Il tomba des nues, se sentant profondément humilié et privé de tout ce qu'il était pour n'être plus qu'une chose : une erreur de la nature.

Le souffle coupé, il recula et rejoignit l'arrière-boutique sans un mot. Mais la porte dépassée, les larmes dévalèrent silencieusement ses joues sans qu'il ne puisse les retenir et roulèrent sur sa poitrine endolorie.

Elle savait donc à présent son origine. Elle n'avait pas même tenté de pouvoir le supporter. Le dégoût que sa voix avait laissé percevoir le rendit malade. Comment était-ce possible d'être si détestable ? Qu'avait-il fait pour être haï de la sorte ?

Il l'entendit débouler dans l'arrière-boutique et lui jeta un regard incendiaire. Celle-ci le lui rendit et lança un sortilège.

Accio châles, grogna-t-elle et tous les châles vinrent à elle.

Elle commença donc à les regarder pour trouver la couleur s'accordant le mieux avec sa cliente, mais elle semblait ailleurs.

A quoi pense-t-elle ? voulut savoir rageusement l'auror. A quoi pouvait-elle penser après l'avoir traité ainsi ?

Ne prenant pas garde à se cacher, il se glissa dans ses pensées et tenta de les lire. Mais il fit une nouvelle fois face à une muraille sans faille. Toutefois n'abandonnant pas, il continua de longer ce mur, espérant trouver la moindre fragilité pour s'y introduire. Au bout de ce qui lui parut une éternité, il trouva une fissure d'à peine un millimètre et s'y engouffra avec précipitation.

Est-ce que les Malefoy étaient vierges avant leur mariage ?

Il oublia de respirer tant cette pensée le surprit. Bien sûr que oui, pourquoi donc se posait-elle-même la question ? La France ne pouvait pas être si dépravée pour qu'elle hésite dans sa réponse ? Il se souvint au même moment de leur nuit passée tous les deux et du fait que ni elle ni lui ne l'étaient plus, et il chassa cette pensée avant de se concentrer.

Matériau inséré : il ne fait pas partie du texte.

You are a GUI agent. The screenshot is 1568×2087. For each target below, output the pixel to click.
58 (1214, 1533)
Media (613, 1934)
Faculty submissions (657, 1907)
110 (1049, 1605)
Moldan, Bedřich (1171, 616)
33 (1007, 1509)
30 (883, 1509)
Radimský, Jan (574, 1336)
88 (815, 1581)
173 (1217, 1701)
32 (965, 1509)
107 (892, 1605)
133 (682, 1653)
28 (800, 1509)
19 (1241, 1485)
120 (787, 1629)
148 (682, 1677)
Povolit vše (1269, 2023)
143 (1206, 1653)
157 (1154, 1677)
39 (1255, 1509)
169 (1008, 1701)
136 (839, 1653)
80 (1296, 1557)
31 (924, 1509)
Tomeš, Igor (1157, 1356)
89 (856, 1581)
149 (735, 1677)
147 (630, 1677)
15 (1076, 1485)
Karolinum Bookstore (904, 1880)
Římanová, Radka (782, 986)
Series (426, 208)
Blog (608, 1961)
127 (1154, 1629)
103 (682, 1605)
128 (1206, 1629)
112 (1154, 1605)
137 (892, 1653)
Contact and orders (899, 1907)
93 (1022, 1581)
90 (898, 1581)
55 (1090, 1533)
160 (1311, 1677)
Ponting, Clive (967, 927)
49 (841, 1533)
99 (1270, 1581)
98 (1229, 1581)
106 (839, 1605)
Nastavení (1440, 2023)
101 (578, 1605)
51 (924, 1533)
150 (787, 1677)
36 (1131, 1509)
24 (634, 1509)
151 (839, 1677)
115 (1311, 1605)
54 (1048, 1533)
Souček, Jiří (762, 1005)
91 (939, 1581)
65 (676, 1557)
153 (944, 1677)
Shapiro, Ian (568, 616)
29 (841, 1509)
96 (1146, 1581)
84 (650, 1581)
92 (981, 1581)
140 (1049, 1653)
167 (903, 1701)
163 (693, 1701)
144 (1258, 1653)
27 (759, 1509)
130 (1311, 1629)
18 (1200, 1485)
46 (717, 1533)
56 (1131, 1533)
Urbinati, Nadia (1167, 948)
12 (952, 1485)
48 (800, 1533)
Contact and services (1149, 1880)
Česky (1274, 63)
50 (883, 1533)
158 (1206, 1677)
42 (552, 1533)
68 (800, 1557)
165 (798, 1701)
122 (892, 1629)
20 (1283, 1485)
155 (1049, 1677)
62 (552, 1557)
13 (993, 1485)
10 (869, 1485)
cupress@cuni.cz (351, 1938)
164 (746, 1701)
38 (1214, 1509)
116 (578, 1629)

Alors, que devrais-je prendre comme couleur ? Rouge, rose ? Non, du bleu irait mieux à cette belle lady... Quel dommage que je ne sois pas un homme, elle est très belle quand elle sourit... Ou alors du jaune pétant ?

Tout comme au Ministère, elle le noyait dans ses réflexions continues et sans queue ni tête. C'était fatiguant de suivre, mais il tint bon, sachant qu'elle ferait une erreur. Et elle la fit.

Oh, mais la lady maitrise l'Occlumentie, peut être qu'elle fait de la Légimentie ? Il ne faut pas qu'elle lise en moi !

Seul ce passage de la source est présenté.